In Maryland, the Public Information Act Compliance Board hears cases that involve more than $350 in charged fees.
The PIACB issued a ruling today ordering Brunswick to refund $195, or 30%, of incurred fees.
PIACB Ruling
The ruling from the PIACB includes language beneficial for government transparency advocates:
There is no universal standard for how long a lawyer should take to read a single-page document.
The PIACB alludes to the need for a standard.
The requested documents are not long or expensive. There is more text in the email signatures than in the actual documents.
Putting the duplicative and clearly non-responsive documents aside, it is difficult to believe that the City Attorney would have spent two hours reviewing these twenty-seven short emails, five police reports, and nine pages of evidentiary and investigative records.
Inflating PIA Costs
Government agencies like to charge requestors exorbitant fees to avoid disclosure.

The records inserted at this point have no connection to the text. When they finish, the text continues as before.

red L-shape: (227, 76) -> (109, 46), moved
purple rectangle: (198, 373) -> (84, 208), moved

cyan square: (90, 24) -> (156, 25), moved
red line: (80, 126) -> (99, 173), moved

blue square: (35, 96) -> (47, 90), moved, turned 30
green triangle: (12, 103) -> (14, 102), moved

The PIACB also admonished the City of Brunswick for intentionally inflating the PIA costs:
The City should have used staff time charged at this significantly lower rate to remove any documents that were completely duplicative and/or clearly not responsive (e.g., because they clearly fell outside the requested timeframe) so that the City Attorney did not spend time reviewing these things at much greater expense.
However, in this particular case, which did not involve a voluminous amount of records, there is no reason that the City Attorney should have been asked to review multiple copies of the exact same emails and the exact same reports or records that were clearly not responsive.

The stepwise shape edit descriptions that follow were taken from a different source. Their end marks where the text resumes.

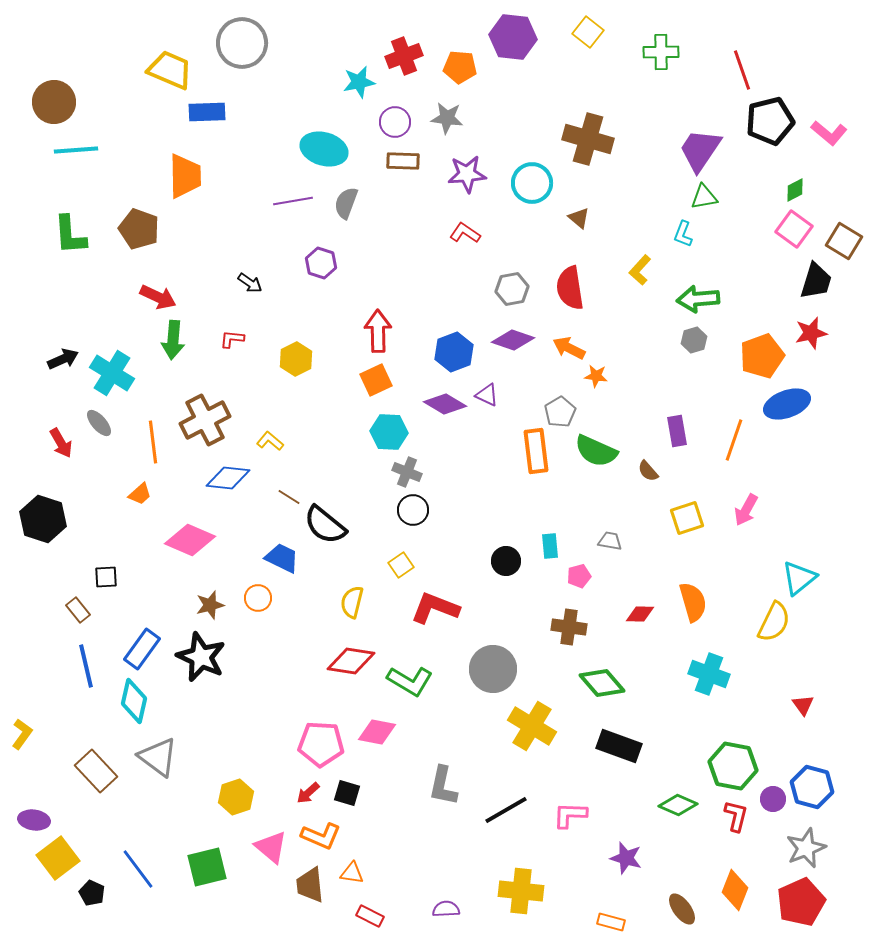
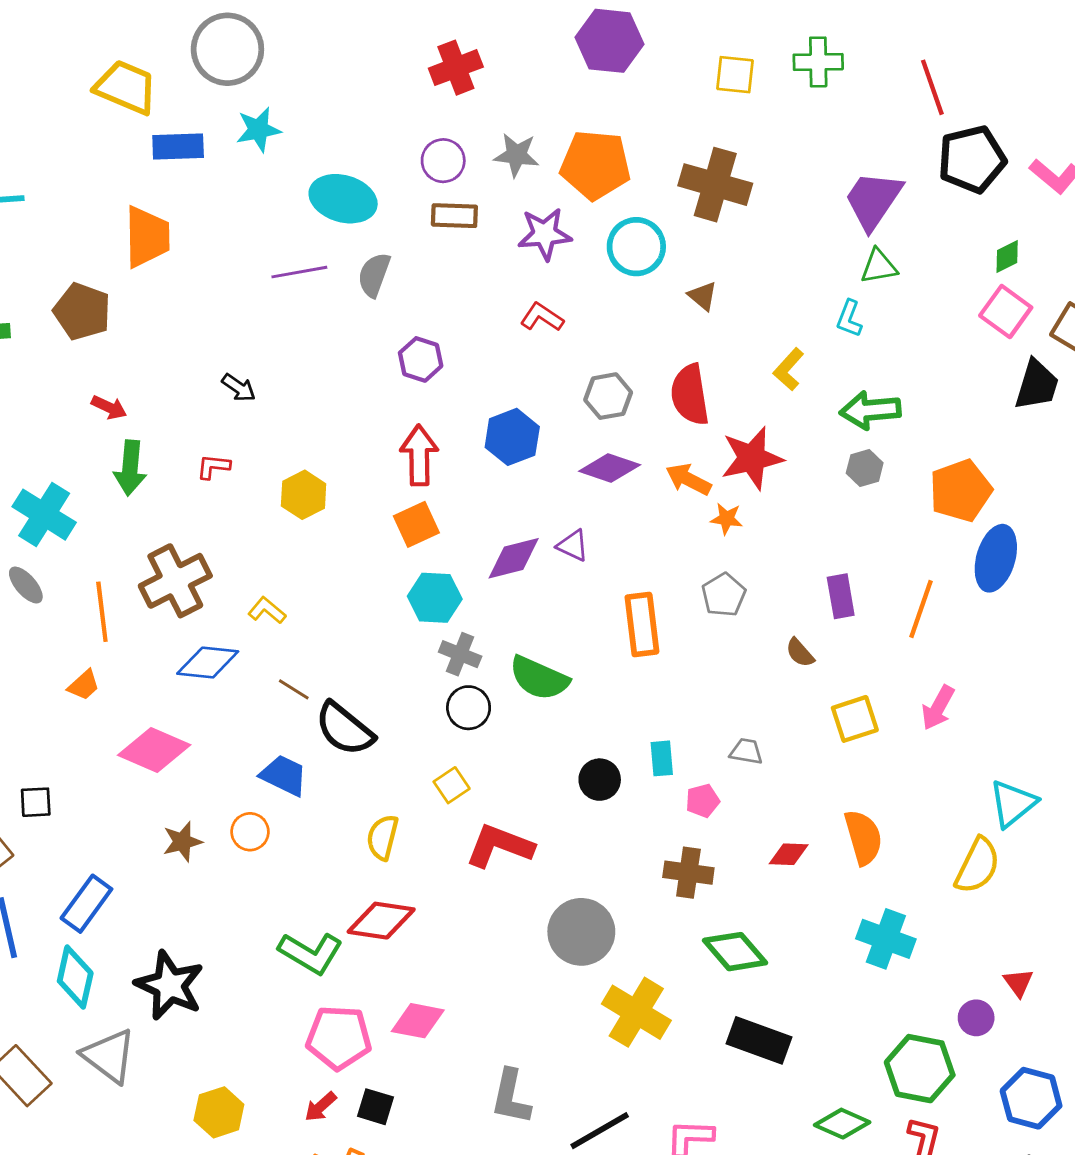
yellow square: (588, 32) -> (735, 75), moved, turned -32
orange pentagon: (460, 67) -> (595, 165), moved, size x1.5
cyan star: (359, 82) -> (258, 130), moved
purple hexagon: (321, 263) -> (421, 359), moved
red arrow: (158, 297) -> (109, 407), size x0.7
red star: (811, 333) -> (752, 458), moved, size x1.4
blue hexagon: (454, 352) -> (512, 437), moved
purple diamond: (445, 404) -> (514, 558), turned -45
blue ellipse: (787, 404) -> (996, 558), turned -54
gray pentagon: (560, 412) -> (724, 595), moved
green semicircle: (596, 451) -> (539, 678), moved
black star: (201, 657) -> (170, 985), moved
green L-shape: (410, 681) -> (311, 953), moved
purple circle: (773, 799) -> (976, 1018), moved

The City of Brunswick also charged Mr. Beasley for legal review of emails about the PIA request:
The multi-page email dated August 14, 2020, from Captain Bryan Brown to police department employees with information about the PIA request and search instructions was produced in the response at least three times.
These emails were outside the scope of the original PIA request.
The full opinion can be read here.
The public records implicate multiple individuals in criminal acts. Therefore, A Miner Detail will not be publishing the content now.
A Miner Detail has prevailed in two PIA disputes this year.
One dispute with the Frederick County Sheriff’s Office is pending in Circuit Court.